▸ **What you have to do**:
Exclude the pictures and reproduce the remaining data exactly as written.

▸ **Provided records**:
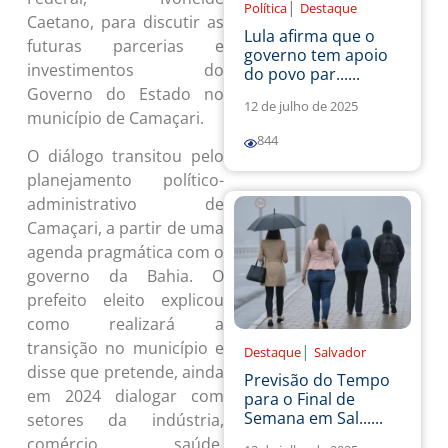
|
Política
Destaque
Caetano, para discutir as
Lula afirma que o
futuras parcerias e
governo tem apoio
investimentos do
do povo par......
Governo do Estado no
12 de julho de 2025
município de Camaçari.
844
O diálogo transitou pelo
planejamento político-
administrativo de
Camaçari, a partir de uma
agenda pragmática com o
governo da Bahia. O
prefeito eleito explicou
como realizará a
transição no município e
|
Destaque
Salvador
disse que pretende, ainda
Previsão do Tempo
em 2024 dialogar com
para o Final de
Semana em Sal......
setores da indústria,
comércio, saúde,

▸ **Answer to this problem**:
|
Política
Destaque
Caetano, para discutir as
Lula afirma que o
futuras parcerias e
governo tem apoio
investimentos do
do povo par......
Governo do Estado no
12 de julho de 2025
município de Camaçari.
844
O diálogo transitou pelo
planejamento político-
administrativo de
Camaçari, a partir de uma
agenda pragmática com o
governo da Bahia. O
prefeito eleito explicou
como realizará a
transição no município e
|
Destaque
Salvador
disse que pretende, ainda
Previsão do Tempo
em 2024 dialogar com
para o Final de
Semana em Sal......
setores da indústria,
comércio, saúde,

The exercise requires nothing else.